I always have crazy dreams when I am pregnant. Last night I dreamed that we were on a cruise ship that had a circus. You had to climb up many flights of stairs to get to the show. I saw on a poster that my dad was the main event as an acrobat. I suddenly remembered that he did that, somehow I forgot? So I ran and ran up the steps to see his show just as it was starting. Up, and up all those flights of stairs. I was exhausted and out of breath when I reached the top, only to look down and see that the acrobat wasn't my dad. I saw the poster at the top of the stairs with another man's name as the main event. Apparently the poster I saw earlier had been old. But of course they replaced him, he's dead.

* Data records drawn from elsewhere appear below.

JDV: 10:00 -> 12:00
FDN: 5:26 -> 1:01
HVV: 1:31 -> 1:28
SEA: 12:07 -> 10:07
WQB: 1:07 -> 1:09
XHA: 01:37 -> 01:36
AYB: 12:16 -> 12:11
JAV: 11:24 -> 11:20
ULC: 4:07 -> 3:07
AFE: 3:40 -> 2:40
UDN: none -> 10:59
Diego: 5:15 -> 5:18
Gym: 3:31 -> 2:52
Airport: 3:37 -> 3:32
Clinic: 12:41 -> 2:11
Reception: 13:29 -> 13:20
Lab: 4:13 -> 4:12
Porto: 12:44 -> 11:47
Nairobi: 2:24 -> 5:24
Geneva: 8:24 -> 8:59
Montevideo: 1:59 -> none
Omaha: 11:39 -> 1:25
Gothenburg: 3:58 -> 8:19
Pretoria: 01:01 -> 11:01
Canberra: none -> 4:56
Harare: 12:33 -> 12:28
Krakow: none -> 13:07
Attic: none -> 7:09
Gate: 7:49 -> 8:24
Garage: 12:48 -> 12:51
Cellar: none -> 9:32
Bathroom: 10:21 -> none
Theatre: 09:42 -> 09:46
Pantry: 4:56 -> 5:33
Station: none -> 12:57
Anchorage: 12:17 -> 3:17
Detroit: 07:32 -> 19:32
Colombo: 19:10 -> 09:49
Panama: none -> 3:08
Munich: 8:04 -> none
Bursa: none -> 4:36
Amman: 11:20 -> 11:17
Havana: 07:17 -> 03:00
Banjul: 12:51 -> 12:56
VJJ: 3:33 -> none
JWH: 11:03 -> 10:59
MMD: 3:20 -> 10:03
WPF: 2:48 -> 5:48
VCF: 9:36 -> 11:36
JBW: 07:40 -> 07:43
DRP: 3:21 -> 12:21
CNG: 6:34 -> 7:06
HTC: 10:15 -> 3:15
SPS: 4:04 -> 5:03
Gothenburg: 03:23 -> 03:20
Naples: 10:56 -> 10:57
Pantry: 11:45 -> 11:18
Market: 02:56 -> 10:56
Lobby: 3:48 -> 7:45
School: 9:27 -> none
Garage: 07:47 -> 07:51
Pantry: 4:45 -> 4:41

Of course I didn't remember that he was an acrobat, because he didn't do it anymore.
I cried and cried, and I couldn't even catch a breath between my sobs. And I woke up dry sobbing in my bed. No tears, but sobbing. It's weighed on me a little this morning. But my dad never was an acrobat anyway. I was so excited to see him, but when I'm awake I know I can't. I think I'll just blame crazy pregnant hormones. But for some reason I felt like blogging my dream.
1 comment:
While I don't have the life experience leading to these kinds of dreams, I will agree that I have CRAZY dreams when I'm pregnant. Crazy. And I woke up sobbing many a time in my pregnant dreams. They suck.